It is more common especially in infants and children of lower socioeconomic group. The cause of AOM is related to childhood anatomy and immune function. Typically, the disease follows viral infection of upper respiratory tract but soon the pyogenic organisms invade the middle ear.[1]

Causes

Cause:

The common cause of all forms of otitis media is

1. Dysfunction of the Eustachian tube.

This is usually due to inflammation of the mucous membranes in the nasopharynx, which can be caused by a viral upper respiratory tract infection (URTI), strep throat, or possibly by allergies.

2. By reflux or aspiration,

of unwanted secretions from the nasopharynx into the normally sterile middle-ear space, the fluid may then become infected — usually with bacteria.

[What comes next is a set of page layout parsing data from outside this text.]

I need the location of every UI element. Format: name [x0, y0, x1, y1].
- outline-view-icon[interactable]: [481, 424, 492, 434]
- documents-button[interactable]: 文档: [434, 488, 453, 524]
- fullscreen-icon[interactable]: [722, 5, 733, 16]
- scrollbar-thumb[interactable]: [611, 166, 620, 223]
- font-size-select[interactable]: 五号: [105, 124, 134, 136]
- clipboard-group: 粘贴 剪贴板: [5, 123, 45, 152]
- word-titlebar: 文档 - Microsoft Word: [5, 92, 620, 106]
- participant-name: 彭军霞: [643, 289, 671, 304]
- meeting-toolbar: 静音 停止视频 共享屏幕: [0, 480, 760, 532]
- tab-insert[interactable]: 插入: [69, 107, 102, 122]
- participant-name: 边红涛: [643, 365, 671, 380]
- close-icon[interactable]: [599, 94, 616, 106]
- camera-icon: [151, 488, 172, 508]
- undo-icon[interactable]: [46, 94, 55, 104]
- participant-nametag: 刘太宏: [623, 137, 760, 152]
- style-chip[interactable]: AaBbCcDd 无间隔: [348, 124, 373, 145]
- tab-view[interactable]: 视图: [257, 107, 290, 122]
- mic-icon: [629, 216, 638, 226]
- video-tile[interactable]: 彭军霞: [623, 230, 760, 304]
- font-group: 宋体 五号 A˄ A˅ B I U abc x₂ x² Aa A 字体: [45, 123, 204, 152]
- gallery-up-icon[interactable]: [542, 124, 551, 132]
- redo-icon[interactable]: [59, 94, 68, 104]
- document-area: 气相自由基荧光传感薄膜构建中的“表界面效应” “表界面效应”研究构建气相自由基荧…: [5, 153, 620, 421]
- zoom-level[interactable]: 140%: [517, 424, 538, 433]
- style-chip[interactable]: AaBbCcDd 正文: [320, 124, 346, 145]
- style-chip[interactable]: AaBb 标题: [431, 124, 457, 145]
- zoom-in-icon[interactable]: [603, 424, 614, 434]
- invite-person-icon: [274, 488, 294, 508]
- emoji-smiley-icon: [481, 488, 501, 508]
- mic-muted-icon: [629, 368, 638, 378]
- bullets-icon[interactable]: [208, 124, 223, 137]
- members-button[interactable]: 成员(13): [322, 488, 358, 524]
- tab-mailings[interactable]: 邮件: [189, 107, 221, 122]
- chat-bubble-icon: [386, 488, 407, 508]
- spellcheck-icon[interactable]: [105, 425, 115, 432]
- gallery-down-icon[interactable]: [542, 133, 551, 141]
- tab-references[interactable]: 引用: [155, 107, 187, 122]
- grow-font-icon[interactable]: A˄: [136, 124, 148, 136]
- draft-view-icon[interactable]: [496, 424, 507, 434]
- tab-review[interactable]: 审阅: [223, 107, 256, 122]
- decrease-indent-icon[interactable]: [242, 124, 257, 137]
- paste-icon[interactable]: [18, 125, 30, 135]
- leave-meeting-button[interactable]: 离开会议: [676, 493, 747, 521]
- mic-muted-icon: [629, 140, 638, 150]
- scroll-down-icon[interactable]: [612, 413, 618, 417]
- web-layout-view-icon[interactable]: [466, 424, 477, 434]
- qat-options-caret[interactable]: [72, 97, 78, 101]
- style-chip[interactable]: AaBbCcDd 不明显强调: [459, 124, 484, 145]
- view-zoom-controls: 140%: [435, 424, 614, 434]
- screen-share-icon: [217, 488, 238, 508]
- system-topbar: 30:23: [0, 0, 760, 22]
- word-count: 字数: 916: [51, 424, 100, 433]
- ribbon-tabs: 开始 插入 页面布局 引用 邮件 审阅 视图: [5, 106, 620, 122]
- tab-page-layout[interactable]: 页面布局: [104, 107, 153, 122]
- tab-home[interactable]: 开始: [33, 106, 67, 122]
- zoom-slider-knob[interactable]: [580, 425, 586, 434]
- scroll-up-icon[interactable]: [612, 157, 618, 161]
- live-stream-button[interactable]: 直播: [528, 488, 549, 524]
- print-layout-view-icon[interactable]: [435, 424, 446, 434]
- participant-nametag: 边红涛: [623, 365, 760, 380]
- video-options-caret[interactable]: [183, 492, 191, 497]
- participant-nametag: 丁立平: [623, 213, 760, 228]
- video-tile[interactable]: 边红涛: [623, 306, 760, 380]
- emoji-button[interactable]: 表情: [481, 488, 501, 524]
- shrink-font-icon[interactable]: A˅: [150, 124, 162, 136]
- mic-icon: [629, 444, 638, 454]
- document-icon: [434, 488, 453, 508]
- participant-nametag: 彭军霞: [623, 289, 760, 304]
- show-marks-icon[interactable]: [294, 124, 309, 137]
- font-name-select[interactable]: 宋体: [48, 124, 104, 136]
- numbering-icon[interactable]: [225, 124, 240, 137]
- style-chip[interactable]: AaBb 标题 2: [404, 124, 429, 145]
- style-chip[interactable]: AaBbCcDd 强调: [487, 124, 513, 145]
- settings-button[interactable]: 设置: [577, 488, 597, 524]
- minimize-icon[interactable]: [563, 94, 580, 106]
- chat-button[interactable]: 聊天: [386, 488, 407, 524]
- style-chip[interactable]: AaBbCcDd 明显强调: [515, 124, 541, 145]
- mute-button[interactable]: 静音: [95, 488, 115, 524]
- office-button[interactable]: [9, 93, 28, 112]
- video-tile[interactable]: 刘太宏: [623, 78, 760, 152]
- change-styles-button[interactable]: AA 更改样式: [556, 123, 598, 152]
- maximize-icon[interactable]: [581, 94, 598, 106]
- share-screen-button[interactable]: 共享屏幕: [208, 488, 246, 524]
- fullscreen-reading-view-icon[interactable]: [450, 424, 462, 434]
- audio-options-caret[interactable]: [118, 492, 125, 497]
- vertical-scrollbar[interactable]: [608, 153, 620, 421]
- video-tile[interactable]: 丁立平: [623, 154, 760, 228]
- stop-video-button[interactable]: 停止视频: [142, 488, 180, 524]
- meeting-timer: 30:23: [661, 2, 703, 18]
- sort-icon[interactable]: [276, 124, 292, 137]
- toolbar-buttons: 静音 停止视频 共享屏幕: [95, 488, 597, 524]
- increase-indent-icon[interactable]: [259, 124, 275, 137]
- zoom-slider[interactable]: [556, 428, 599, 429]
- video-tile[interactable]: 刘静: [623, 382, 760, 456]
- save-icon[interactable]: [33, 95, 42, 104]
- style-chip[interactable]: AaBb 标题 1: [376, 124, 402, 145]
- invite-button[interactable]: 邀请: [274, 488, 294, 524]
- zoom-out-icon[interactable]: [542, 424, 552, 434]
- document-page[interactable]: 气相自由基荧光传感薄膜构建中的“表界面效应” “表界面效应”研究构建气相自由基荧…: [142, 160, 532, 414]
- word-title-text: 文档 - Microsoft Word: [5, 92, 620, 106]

3. upper respiratory infection:

The virus/bacteria that caused the initial upper respiratory infection can itself be identified as the pathogen causing the infection. Bacteriology. Most common organisms in infants and young   children are Streptococcus pneumoniae (30%), Haemophilus influenzae (20%) and Moraxella catarrhalis (12%). In addition, Other organisms include Streptococcus pyogenes, Staphylococcus aureus and sometimes Pseudomonas aeruginosa. In about 18–20%, no growth is seen. Many strains of H. influenzae and M. catarrhalis are β-lactamase producing.[1][4]

Risk Factors

Predisposing factors:

Anything that interferes with normal functioning of eustachian tube predisposes to middle ear infection. It could be:

1.Recurrent attacks of common cold, upper respiratory tract infections also exanthemata’s fevers like measles, diphtheria or whooping cough.

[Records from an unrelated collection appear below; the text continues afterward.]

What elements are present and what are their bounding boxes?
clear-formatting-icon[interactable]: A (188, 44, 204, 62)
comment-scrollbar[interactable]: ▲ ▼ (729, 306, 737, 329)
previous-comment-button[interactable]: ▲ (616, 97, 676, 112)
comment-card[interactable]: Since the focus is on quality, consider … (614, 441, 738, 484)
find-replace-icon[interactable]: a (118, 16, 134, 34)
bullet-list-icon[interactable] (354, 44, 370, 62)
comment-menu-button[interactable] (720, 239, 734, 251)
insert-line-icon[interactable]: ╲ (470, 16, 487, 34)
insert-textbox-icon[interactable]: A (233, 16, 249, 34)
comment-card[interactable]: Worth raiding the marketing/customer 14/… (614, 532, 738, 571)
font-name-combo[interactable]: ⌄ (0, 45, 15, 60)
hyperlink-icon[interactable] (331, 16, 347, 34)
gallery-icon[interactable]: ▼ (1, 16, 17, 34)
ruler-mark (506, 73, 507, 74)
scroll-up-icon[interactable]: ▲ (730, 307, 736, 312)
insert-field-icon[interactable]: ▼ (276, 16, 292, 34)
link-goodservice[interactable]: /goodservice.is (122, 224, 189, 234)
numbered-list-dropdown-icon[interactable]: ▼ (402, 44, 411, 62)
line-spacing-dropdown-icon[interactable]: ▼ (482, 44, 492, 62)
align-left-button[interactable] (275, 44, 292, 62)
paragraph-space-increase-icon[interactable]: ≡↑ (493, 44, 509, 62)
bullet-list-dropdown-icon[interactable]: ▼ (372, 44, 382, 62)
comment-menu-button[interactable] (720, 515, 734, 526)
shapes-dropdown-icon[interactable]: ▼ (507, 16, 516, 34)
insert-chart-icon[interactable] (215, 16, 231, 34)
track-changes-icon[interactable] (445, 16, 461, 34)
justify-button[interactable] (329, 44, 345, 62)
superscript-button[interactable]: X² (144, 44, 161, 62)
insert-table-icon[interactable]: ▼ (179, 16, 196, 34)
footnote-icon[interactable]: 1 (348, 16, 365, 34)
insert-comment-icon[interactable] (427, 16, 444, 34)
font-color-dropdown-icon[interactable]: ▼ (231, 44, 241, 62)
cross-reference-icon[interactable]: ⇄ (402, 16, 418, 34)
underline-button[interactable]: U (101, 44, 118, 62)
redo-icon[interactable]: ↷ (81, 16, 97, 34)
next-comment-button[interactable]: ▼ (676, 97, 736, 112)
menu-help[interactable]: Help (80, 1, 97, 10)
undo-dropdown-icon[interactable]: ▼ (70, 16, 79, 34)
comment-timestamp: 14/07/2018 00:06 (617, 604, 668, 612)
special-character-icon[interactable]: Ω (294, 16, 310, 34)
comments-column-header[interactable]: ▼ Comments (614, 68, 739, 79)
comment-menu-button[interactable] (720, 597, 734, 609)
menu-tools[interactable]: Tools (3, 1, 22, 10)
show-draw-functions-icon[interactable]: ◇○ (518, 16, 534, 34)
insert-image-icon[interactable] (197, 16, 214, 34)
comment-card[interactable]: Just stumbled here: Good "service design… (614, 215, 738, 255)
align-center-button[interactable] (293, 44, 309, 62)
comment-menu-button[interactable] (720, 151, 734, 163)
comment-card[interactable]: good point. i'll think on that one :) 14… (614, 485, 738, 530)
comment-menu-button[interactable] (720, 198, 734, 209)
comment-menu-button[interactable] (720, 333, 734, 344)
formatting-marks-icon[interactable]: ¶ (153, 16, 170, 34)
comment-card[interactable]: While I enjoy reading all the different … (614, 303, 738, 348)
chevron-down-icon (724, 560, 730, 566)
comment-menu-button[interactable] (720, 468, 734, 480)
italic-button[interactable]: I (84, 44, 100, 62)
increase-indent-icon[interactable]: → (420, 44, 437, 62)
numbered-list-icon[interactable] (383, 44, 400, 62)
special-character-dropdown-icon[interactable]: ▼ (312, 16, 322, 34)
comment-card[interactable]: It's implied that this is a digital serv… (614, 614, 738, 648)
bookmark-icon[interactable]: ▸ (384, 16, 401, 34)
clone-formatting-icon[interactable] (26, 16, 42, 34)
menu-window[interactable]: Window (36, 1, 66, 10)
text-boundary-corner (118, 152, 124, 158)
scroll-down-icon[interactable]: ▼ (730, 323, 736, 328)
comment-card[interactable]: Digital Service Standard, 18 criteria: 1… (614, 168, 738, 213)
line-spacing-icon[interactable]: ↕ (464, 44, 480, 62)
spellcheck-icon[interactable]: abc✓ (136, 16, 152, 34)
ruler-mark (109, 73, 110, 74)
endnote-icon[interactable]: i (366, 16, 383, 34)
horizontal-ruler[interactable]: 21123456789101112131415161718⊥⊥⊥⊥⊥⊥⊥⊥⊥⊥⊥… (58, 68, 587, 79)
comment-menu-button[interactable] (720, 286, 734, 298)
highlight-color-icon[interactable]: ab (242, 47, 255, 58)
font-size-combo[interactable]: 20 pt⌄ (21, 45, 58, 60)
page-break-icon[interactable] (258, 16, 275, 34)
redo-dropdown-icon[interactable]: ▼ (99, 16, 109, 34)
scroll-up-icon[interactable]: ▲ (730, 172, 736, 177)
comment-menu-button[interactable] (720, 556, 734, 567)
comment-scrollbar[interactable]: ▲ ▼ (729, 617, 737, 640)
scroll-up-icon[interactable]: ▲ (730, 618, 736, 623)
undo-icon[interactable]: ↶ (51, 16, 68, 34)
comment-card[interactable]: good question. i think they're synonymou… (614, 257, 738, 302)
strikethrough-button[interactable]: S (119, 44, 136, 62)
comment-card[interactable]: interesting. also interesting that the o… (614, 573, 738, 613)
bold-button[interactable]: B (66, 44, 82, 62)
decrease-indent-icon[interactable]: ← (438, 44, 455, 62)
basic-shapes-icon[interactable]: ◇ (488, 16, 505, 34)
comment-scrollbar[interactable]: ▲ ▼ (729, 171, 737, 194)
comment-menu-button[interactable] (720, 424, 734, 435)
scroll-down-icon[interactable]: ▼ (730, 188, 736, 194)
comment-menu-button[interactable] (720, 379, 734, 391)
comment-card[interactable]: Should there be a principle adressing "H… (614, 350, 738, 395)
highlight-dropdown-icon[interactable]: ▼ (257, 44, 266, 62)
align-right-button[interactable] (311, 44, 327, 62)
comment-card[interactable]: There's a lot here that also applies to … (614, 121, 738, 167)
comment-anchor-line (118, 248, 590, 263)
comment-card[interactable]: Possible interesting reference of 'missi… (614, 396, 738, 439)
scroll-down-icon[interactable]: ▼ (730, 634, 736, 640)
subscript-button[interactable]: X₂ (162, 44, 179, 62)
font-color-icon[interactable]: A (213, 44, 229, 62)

2.Infections of tonsils also adenoids.

3.Chronic rhinitis also sinusitis.

4.Nasal allergy.

5.Tumours of either nasopharynx, packing of nose or nasopharynx for epistaxis.

6.Cleft palate.[4]

Pathophysiology

Pathophysiology of Acute Otitis Media

Otitis media begins as an inflammatory process following a viral upper respiratory tract infection involving the mucosa of the nose, nasopharynx, middle ear mucosa, and Eustachian tubes. Due to the constricted anatomical space of the middle ear, the edema caused by the inflammatory process obstructs the narrowest part of the Eustachian tube leading to a decrease in ventilation.

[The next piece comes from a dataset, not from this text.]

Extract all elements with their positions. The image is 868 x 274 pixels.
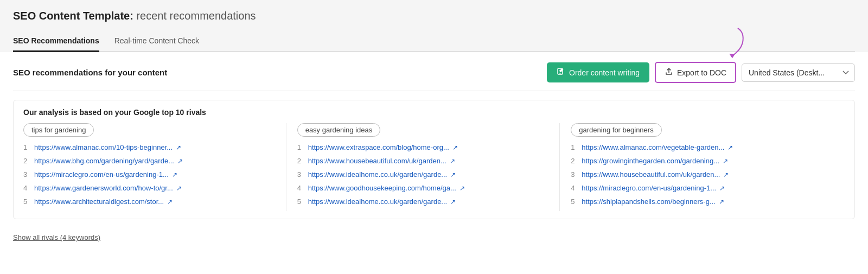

This leads to a cascade of events resulting in an increase in negative pressure in the middle ear, increasing exudate from the inflamed mucosa, and build up of mucosal secretions, which allows for the colonization of bacterial and viral organisms in the middle ear. The growth of these microbes in the middle ear then leads to suppuration and eventually frank purulence in the middle ear space.

This is demonstrated clinically by a bulging or erythematous tympanic membrane and purulent middle ear fluid. This must be differentiated from chronic serous otitis media (CSOM), which presents with thick, amber-colored fluid in the middle ear space and a retracted tympanic membrane on otoscopic examination. Both will yield decreased TM mobility on tympanometry or pneumatic otoscopy.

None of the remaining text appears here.